Reputation: 183
I would like to ask how can I parallelize the following loop.
It is currently crashing. I tried to search and most answers show that the problem is that I am using std::vector
. I tried to make a fixed-sized std::vector
. But the application still crashes. Could you tell me what is wrong in the following loop?

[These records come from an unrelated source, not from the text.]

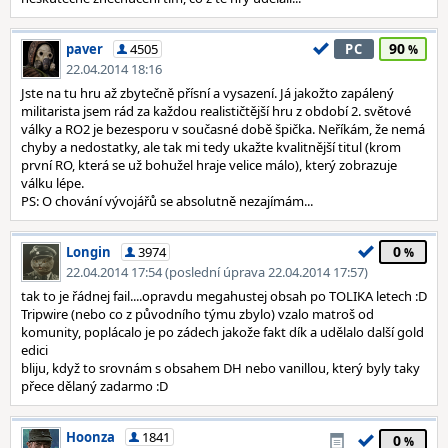
90
paver
4505
PC
22.04.2014 18:16
Jste na tu hru až zbytečně přísní a vysazení. Já jakožto zapálený
militarista jsem rád za každou realističtější hru z období 2. světové
války a RO2 je bezesporu v současné době špička. Neříkám, že nemá
chyby a nedostatky, ale tak mi tedy ukažte kvalitnější titul (krom
první RO, která se už bohužel hraje velice málo), který zobrazuje
válku lépe.
PS: O chování vývojářů se absolutně nezajímám...
0
Longin
3974
22.04.2014 17:54 (poslední úprava 22.04.2014 17:57)
tak to je řádnej fail....opravdu megahustej obsah po TOLIKA letech :D
Tripwire (nebo co z původního týmu zbylo) vzalo matroš od
komunity, poplácalo je po zádech jakože fakt dík a udělalo další gold
edici
bliju, když to srovnám s obsahem DH nebo vanillou, který byly taky
přece dělaný zadarmo :D
Hoonza
1841
0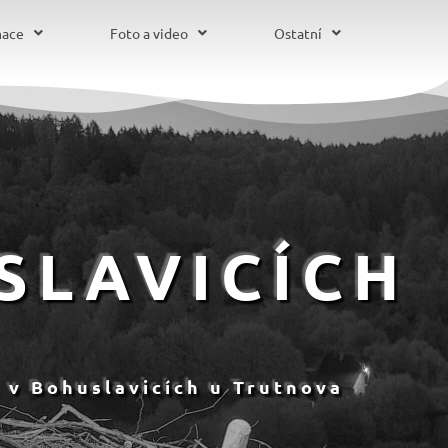
mace
Foto a video
Ostatní
SLAVICÍCH
 v Bohuslavicích u Trutnova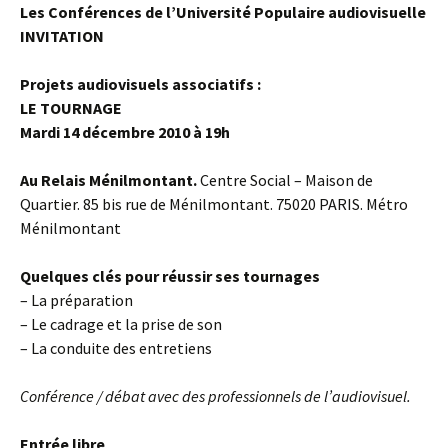
Les Conférences de l’Université Populaire audiovisuelle
INVITATION
Projets audiovisuels associatifs :
LE TOURNAGE
Mardi 14 décembre 2010 à 19h
Au Relais Ménilmontant.
Centre Social – Maison de
Quartier. 85 bis rue de Ménilmontant. 75020 PARIS. Métro
Ménilmontant
Quelques clés pour réussir ses tournages
– La préparation
– Le cadrage et la prise de son
– La conduite des entretiens
Conférence / débat avec des professionnels de l’audiovisuel.
Entrée libre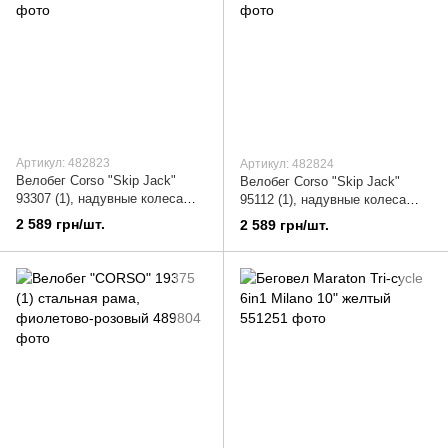
Артикул: 482823
Артикул: 482824
Велобег Corso "Skip Jack"
Велобег Corso "Skip Jack"
93307 (1), надувные колеса
95112 (1), надувные колеса
12", сине-белый
12", черно-зеленый
2 589 грн/шт.
2 589 грн/шт.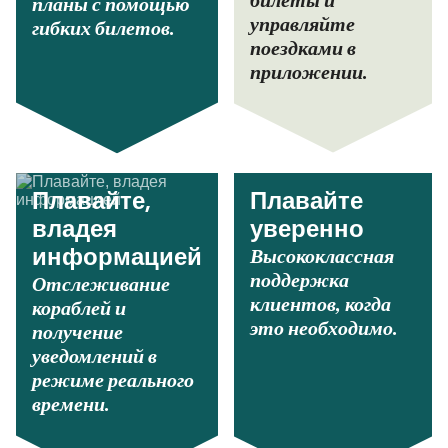
билеты и
планы с помощью
управляйте
гибких билетов.
поездками в
приложении.
Плавайте,
Плавайте
владея
уверенно
Высококлассная
информацией
поддержка
Отслеживание
клиентов, когда
кораблей и
это необходимо.
получение
уведомлений в
режиме реального
времени.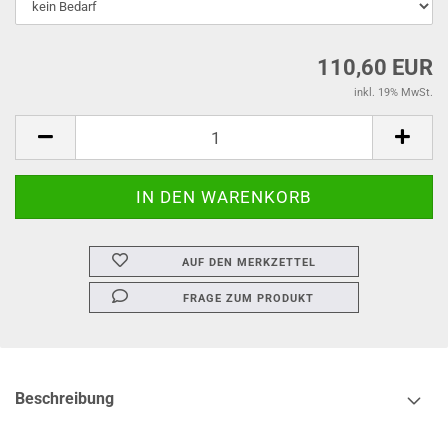
110,60 EUR
inkl. 19% MwSt.
AUF DEN MERKZETTEL
FRAGE ZUM PRODUKT
Beschreibung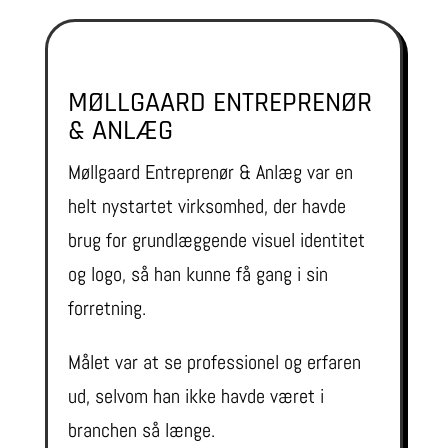
MØLLGAARD ENTREPRENØR
& ANLÆG
Møllgaard Entreprenør & Anlæg var en
helt nystartet virksomhed, der havde
brug for grundlæggende visuel identitet
og logo, så han kunne få gang i sin
forretning.
Målet var at se professionel og erfaren
ud, selvom han ikke havde været i
branchen så længe.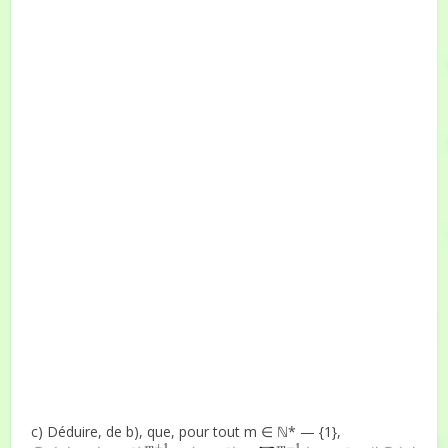
c) Déduire, de b), que, pour tout m ∈ ℕ* — {1},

std::vector<int> a(pairsListFlags.size());
std::generate(a.begin(), a.end(), [n = 0]() mutable { return n++; });
std::for_each(std::execution::par_unseq, std::begin(a), std::end(a), [&](int i) {
int a = pairsList[i * 2];
int b = pairsList[i * 2 + 1];
if (getCollisionOpenNurbs(OBB[a], OBB[b])) { //Check OBB collision +4-6 ms
if (FaceFace(P[a], P[b], Pl[a], Pl[b])) {//Check polygon intersection +20 ms
pairsListFlags[i] = 1;
}
}
});
Upvotes: 0
Views: 1157
Reputation: 50338
Your problem is not embarrassingly parallel and so you should not use std::for_each
here (at least not without synchronisation mechanisms or atomics which would be inefficient). Instead, you can perform a reduction using std::reduce
. Here is an example:
std::vector<int> a(pairsListFlags.size());
std::generate(a.begin(), a.end(), [n = 0]() mutable { return n++; });
int counter = std::reduce(std::execution::par_unseq, std::begin(a), std::end(a), 0, [&](int i) {
int a = pairsList[i * 2];
int b = pairsList[i * 2 + 1];
if (getCollisionOpenNurbs(OBB[a], OBB[b])) { //Check OBB collision +4-6 ms
if (FaceFace(P[a], P[b], Pl[a], Pl[b])) { //Check polygon intersection +20 ms
pairsListFlags[i] = 1;
return 1;
}
}
return 0;
});
Note that you should be careful about false sharing on pairsListFlags
since it can decrease a bit the performance of the resulting code (but have no impact on the result).
Upvotes: 2